Thesis subject

Comparative transcriptomics between species

For over 15 years, researchers have measured mRNA levels in a wide variety of organisms, initially using microarrays but these days increasingly by directly measuring mRNA molecules through next-generation sequencing (NGS). As the genomes of more and more (closely) related organisms are becoming available, in many areas the question arises whether the transcriptomes of different organisms can be meaningfully compared [1].

In this project, the goal is to develop tools to functionally interpret the commonalities and differences between the transcriptomes of various organisms. Such tools would depend on relating the protein complement in the various organisms through homology, developing quantitation methods to compare transcript levels and annotating gene sets based on shared functionality, e.g. co-occurrence in metabolic or signaling pathways or shared gene ontology annotation. As individual transcriptome data sets are often obtained using different measurement devices, normalization is a key concern. Datasets of closely related species (4 tomato accessions) and more dissimilar organisms (5 prokaryotic/eukaryotic industrial microorganisms) are available to develop the methods. The desired outcome is a method for comparative transcriptomics between any set of organisms.

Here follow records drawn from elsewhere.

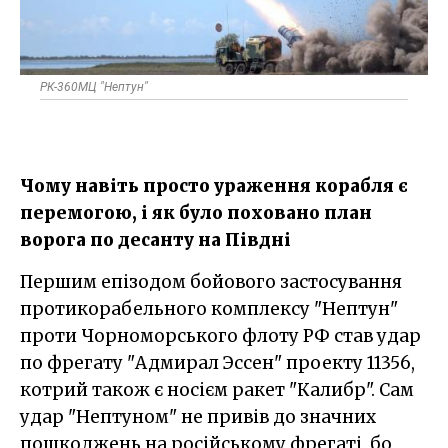
РК-360МЦ "Нептун"
Чому навіть просто ураження корабля є
перемогою, і як було поховано план
ворога по десанту на Півдні
Першим епізодом бойового застосування
протикорабельного комплексу "Нептун"
проти Чорноморського флоту РФ став удар
по фрегату "Адмирал Эссен" проекту 11356,
котрий також є носієм ракет "Калибр". Сам
удар "Нептуном" не привів до значних
пошкоджень на російському фрегаті, бо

[1] P. Golby et al. (2007) Comparative transcriptomics reveals key gene expression differences between the human and bovine pathogens of the Mycobacterium tuberculosis complex. Microbiology 153(10): 3323-36. [2] D. Koenig et al. (20130) Comparative transcriptomics reveals patterns of selection in domesticated and wild tomato. PNAS 110(28):E2655-62.

Used skills: Programming, statistics.

Requirements: INF-22306 Programming in Python, BIF-30806 Advanced bioinformatics, MAT-20306 Advanced statistics or BRD-31806 Parameter estimation and model structure ident. or ABG-30806 Modern statistics for the life sciences.